Your assignment -
The response should hold every record from the listing that follows, verbatim, and no pictures.

Excerpted records -
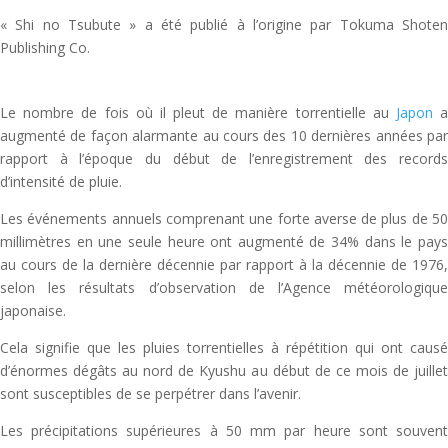
« Shi no Tsubute » a été publié à l’origine par Tokuma Shoten
Publishing Co.
Le nombre de fois où il pleut de manière torrentielle au
Japon
augmenté de façon alarmante au cours des 10 dernières années par
rapport à l’époque du début de l’enregistrement des records
d’intensité de pluie.
Les événements annuels comprenant une forte averse de plus de 50
millimètres en une seule heure ont augmenté de 34% dans le pays
au cours de la dernière décennie par rapport à la décennie de 1976,
selon les résultats d’observation de l’Agence météorologique
japonaise.
Cela signifie que les pluies torrentielles à répétition qui ont causé
d’énormes dégâts au nord de Kyushu au début de ce mois de juillet
sont susceptibles de se perpétrer dans l’avenir.
Les précipitations supérieures à 50 mm par heure sont souvent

Output -
« Shi no Tsubute » a été publié à l’origine par Tokuma Shoten
Publishing Co.
Le nombre de fois où il pleut de manière torrentielle au
Japon
augmenté de façon alarmante au cours des 10 dernières années par
rapport à l’époque du début de l’enregistrement des records
d’intensité de pluie.
Les événements annuels comprenant une forte averse de plus de 50
millimètres en une seule heure ont augmenté de 34% dans le pays
au cours de la dernière décennie par rapport à la décennie de 1976,
selon les résultats d’observation de l’Agence météorologique
japonaise.
Cela signifie que les pluies torrentielles à répétition qui ont causé
d’énormes dégâts au nord de Kyushu au début de ce mois de juillet
sont susceptibles de se perpétrer dans l’avenir.
Les précipitations supérieures à 50 mm par heure sont souvent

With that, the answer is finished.